Marine Aquarium Acclimation: Bridging the Specific Gravity Gap

Compensating for different specific gravityIn today’s post, I’d like to address a very common issue marine aquarium hobbyists encounter when purchasing livestock (particularly fish) and offer a simple method for addressing it. The issue in question is how to deal with the dramatic difference in specific gravity (SG) that often exists between dealers’ display tanks and home aquariums when acclimating new specimens.

As every experienced hobbyist knows, dealers often keep the SG of their fish display tanks well below that of natural sea water—often in the vicinity of 1.020 or lower. While being kept at a lower SG is in no way harmful to the fish, it can present certain challenges if the tank in which they will ultimately reside is, say, a reef system with an SG closer to 1.025. Fish should never be subjected to such a precipitous increase in SG during a single acclimation session (Saltwater Smarts contributor Jay Hemdal recommends avoiding any increase in SG over .004), so you have to choose a way to safely bridge this gap.

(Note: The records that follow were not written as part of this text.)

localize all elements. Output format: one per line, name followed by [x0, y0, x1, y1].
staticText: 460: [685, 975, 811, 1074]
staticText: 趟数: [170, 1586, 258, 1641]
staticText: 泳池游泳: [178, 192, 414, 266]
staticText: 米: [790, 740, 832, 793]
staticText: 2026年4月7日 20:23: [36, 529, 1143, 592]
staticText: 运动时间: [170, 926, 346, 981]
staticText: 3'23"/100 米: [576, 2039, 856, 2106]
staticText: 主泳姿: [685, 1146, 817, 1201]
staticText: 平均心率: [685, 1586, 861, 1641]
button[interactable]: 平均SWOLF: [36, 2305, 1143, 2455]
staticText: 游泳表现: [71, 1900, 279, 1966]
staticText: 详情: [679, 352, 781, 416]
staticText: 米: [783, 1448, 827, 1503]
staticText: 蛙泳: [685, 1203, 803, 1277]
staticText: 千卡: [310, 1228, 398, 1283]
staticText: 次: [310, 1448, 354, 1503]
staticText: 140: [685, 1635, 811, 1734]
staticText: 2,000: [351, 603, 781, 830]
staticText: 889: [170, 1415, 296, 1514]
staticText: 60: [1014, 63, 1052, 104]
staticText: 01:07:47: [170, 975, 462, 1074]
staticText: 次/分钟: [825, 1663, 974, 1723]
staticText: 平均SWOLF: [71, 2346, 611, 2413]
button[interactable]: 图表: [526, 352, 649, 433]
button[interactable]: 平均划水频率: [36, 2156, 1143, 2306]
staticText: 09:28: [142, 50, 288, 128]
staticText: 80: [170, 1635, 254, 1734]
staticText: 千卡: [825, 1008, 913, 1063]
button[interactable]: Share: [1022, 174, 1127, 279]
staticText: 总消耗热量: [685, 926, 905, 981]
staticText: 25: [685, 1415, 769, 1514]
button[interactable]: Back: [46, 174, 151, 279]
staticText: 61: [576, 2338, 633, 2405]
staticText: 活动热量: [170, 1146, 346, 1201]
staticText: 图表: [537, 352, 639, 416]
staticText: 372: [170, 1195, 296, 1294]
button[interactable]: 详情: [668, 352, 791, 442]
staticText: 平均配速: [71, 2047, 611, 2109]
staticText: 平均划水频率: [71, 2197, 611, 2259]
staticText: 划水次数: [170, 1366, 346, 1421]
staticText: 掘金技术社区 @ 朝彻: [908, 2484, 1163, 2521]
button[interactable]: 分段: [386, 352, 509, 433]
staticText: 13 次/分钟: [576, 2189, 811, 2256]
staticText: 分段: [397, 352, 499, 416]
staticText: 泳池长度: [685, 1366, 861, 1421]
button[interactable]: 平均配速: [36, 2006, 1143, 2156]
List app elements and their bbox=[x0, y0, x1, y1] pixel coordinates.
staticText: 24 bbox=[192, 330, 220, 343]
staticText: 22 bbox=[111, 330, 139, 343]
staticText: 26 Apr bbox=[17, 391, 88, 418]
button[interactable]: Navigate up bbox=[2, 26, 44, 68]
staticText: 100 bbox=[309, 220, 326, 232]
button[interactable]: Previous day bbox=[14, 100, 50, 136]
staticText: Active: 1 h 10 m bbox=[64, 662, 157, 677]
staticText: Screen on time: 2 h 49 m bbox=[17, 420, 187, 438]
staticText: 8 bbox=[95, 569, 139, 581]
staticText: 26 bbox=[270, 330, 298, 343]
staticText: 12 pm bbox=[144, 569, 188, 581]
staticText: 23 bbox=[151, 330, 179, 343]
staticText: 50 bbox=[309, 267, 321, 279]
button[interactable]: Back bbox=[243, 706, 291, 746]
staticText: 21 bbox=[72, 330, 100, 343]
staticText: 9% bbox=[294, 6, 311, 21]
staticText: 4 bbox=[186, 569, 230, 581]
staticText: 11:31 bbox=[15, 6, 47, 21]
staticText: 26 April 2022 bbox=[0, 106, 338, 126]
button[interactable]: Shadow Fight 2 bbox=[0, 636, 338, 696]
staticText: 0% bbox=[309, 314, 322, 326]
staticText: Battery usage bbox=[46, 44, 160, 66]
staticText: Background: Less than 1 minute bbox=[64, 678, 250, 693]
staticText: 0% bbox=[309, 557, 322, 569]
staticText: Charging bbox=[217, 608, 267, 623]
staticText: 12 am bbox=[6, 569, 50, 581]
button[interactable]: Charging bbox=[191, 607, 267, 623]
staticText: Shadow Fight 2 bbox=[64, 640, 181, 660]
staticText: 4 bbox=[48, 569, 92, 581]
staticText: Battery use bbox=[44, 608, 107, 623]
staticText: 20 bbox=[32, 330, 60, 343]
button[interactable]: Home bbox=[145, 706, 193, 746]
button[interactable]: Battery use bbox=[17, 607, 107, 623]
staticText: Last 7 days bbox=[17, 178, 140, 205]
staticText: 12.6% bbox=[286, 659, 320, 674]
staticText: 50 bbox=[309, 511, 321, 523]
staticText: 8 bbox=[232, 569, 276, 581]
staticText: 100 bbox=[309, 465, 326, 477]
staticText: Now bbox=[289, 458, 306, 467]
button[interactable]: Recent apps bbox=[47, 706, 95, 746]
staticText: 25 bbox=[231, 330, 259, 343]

There are numerous approaches you can take to achieve this objective, but the method I prefer is to take advantage of evaporation during the four-week quarantine period. Here’s how:

  • Before purchasing a specimen, contact your LFS or online retailer to ask where they maintain the SG in their tanks. Don’t leave this to chance. You don’t want to end up scrambling to alter the SG in your quarantine tank when you should be acclimating the specimen if you can help it.
  • Adjust the SG in your quarantine tank so it matches that of the dealer’s water. Start with the water level a little on the low side so you have wiggle room in case the SG of the shipping water turns out to be lower than claimed/expected, in which case, you can simply add treated fresh water to the tank to lower it.
  • After receiving the fish/bringing it home, acclimate the specimen using these 10 steps.
  • Allow evaporation to occur naturally, but don’t compensate for the water loss by topping off with fresh water. Instead, carry out frequent partial water changes (I usually perform small changes daily or every other day when I have fish in quarantine as a hedge against ammonia spikes) using replacement water with an SG matched to the level measured in the quarantine tank just prior to the change.
  • Check your SG daily. Once the desired level is reached (i.e., matching that of the display tank), you can begin to compensate for evaporation with RO/DI or otherwise purified fresh water.

Again, this is just a method you can use to bridge a significant gap in specific gravity—not the method. If you use a different approach and are happy with it, please feel free to share it with your fellow salties in the comment section below.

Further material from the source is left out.